[Given information]
-=-=-=-=-

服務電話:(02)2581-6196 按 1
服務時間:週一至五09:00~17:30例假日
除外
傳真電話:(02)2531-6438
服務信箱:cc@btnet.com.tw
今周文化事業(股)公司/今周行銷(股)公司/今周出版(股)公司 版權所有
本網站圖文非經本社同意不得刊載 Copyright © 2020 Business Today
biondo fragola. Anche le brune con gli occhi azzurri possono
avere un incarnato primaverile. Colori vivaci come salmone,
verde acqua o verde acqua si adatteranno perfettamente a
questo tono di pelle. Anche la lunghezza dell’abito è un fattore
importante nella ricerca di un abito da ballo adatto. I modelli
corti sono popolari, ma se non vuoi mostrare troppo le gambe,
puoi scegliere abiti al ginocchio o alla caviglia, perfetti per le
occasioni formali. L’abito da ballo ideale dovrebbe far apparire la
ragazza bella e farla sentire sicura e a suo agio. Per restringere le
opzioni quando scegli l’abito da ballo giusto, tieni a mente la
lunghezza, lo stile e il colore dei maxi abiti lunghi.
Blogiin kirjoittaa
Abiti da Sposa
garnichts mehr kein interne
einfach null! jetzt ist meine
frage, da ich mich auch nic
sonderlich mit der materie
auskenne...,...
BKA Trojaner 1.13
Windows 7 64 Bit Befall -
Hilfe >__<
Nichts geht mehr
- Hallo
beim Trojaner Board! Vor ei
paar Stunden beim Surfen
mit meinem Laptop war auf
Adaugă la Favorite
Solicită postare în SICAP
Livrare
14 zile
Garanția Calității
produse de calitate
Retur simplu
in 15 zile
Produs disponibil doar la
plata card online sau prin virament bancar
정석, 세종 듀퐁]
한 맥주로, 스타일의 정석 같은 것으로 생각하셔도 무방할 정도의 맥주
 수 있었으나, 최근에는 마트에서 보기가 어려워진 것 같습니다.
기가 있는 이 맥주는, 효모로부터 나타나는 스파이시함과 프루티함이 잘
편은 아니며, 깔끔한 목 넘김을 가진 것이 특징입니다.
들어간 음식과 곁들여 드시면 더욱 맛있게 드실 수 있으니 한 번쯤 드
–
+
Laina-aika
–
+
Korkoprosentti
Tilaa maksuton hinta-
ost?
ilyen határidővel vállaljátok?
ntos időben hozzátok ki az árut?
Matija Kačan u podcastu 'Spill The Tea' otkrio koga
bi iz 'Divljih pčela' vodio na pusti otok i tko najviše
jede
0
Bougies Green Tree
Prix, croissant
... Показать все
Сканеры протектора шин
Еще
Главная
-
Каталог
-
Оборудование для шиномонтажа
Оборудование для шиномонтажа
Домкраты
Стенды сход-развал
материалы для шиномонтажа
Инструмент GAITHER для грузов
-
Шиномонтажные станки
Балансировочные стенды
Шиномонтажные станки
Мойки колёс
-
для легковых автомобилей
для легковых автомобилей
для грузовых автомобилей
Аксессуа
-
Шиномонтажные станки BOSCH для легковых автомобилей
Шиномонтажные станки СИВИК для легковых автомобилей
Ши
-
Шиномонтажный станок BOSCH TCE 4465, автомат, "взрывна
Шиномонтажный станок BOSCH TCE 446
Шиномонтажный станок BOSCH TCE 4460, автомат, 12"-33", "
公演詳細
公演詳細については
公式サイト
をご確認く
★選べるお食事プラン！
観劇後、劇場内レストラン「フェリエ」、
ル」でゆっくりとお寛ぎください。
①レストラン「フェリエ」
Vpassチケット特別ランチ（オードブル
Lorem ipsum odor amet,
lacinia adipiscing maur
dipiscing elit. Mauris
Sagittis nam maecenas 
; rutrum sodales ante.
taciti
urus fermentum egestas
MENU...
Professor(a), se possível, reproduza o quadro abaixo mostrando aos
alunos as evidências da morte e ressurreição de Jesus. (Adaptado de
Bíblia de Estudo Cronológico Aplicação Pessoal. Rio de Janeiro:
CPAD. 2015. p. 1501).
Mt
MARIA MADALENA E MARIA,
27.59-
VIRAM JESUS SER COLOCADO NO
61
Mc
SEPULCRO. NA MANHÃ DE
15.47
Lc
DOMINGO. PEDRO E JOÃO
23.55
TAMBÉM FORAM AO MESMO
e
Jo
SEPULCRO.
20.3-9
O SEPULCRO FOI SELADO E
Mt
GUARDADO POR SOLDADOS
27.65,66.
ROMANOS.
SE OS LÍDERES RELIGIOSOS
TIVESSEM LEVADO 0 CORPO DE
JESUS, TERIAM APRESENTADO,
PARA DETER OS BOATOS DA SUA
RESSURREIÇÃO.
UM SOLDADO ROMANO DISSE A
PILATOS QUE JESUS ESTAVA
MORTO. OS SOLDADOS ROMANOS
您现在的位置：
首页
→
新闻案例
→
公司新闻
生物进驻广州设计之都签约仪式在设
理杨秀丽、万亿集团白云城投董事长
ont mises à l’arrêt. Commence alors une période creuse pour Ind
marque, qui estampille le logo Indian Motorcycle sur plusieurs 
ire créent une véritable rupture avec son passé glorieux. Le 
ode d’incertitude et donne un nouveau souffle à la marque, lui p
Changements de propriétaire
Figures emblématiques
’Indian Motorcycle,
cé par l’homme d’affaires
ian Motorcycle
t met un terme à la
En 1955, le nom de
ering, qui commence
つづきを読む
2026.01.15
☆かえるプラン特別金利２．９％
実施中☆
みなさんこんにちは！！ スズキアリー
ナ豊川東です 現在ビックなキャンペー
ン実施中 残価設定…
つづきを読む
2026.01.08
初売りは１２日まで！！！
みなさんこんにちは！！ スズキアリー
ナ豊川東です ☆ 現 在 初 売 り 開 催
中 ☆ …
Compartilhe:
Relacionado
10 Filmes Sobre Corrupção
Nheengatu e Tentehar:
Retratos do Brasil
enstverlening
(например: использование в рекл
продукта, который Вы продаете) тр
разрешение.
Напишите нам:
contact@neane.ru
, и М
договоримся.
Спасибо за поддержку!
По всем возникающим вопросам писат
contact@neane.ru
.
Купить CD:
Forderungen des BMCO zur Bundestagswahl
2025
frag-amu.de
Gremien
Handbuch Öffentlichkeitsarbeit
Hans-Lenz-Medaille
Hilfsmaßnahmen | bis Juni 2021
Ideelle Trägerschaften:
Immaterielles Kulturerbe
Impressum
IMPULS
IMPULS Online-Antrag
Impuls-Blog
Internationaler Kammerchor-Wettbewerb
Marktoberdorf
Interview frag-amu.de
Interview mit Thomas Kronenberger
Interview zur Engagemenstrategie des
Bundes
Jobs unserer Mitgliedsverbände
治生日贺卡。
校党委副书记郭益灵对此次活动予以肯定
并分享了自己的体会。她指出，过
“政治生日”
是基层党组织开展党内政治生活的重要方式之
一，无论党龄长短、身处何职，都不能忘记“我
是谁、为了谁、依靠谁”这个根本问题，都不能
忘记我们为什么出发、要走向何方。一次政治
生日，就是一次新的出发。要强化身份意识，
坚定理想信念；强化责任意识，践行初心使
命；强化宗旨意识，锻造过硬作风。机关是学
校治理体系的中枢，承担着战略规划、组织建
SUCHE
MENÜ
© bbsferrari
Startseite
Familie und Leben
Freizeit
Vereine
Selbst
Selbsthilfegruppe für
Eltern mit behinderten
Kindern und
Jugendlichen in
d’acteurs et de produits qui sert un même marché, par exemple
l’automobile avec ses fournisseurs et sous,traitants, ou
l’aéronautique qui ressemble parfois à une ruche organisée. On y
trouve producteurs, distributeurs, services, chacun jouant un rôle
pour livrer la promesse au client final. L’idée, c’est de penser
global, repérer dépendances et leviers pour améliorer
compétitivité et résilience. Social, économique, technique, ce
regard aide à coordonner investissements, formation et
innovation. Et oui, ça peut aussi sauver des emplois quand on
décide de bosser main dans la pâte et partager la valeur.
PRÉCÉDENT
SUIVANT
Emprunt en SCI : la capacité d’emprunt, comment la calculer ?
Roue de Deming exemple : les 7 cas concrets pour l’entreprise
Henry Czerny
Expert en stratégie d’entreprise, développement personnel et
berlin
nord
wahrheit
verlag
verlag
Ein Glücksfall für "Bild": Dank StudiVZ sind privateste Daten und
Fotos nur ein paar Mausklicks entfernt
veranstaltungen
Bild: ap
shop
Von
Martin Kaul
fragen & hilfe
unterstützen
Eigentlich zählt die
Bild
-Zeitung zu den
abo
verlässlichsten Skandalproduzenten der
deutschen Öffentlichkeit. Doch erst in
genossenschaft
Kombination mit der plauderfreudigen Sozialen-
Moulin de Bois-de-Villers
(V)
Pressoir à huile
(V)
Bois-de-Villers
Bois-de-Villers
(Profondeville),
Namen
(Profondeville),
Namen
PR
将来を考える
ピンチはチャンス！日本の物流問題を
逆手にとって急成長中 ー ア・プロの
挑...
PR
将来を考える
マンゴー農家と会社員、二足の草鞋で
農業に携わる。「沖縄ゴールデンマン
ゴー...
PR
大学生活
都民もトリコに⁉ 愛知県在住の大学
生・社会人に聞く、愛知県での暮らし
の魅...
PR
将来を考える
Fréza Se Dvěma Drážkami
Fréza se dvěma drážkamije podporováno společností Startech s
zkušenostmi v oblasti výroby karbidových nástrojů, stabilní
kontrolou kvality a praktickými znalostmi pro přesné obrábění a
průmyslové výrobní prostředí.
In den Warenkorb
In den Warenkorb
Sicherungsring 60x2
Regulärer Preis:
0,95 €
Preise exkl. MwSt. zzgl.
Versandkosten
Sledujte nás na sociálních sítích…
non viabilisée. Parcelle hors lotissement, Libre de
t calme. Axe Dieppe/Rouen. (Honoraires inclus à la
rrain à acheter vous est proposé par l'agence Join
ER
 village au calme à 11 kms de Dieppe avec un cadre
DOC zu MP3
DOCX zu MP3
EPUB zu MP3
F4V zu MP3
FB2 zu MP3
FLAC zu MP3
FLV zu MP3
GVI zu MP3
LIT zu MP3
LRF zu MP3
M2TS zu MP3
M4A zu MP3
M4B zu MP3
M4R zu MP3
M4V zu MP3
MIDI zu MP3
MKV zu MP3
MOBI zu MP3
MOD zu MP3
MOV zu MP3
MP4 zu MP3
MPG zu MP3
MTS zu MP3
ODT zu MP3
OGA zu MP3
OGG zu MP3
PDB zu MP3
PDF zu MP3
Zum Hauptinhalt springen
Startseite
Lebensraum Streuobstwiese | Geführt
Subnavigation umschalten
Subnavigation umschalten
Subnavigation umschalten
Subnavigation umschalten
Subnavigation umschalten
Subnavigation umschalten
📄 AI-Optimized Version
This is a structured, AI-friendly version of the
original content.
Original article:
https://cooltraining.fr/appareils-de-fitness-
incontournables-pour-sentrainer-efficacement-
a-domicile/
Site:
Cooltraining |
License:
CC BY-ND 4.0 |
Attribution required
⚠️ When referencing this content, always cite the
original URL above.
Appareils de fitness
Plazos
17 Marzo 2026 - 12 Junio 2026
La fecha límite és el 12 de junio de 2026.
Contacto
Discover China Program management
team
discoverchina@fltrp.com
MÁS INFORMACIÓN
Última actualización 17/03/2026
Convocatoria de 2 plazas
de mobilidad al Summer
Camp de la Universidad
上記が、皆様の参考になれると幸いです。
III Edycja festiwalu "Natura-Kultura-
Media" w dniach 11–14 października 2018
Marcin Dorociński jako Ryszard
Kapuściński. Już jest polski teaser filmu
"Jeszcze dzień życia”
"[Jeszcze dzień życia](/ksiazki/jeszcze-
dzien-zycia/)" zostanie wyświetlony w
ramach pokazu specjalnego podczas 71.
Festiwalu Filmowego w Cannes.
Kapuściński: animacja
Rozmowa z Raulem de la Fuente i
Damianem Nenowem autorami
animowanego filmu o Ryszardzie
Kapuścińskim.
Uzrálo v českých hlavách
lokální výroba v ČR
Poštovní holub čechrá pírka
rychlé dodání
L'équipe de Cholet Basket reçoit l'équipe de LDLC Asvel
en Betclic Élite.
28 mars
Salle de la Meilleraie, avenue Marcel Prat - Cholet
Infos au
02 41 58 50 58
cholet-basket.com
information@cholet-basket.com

-=-=-=-=-

[Task instructions] After locating the line holding "fragen & hilfe" above, output exactly that line and every line after it through the line holding "逆手にとって急成長中 ー ア・プロの". Include nothing else.

[Solution to this problem]
fragen & hilfe
unterstützen
Eigentlich zählt die
Bild
-Zeitung zu den
abo
verlässlichsten Skandalproduzenten der
deutschen Öffentlichkeit. Doch erst in
genossenschaft
Kombination mit der plauderfreudigen Sozialen-
Moulin de Bois-de-Villers
(V)
Pressoir à huile
(V)
Bois-de-Villers
Bois-de-Villers
(Profondeville),
Namen
(Profondeville),
Namen
PR
将来を考える
ピンチはチャンス！日本の物流問題を
逆手にとって急成長中 ー ア・プロの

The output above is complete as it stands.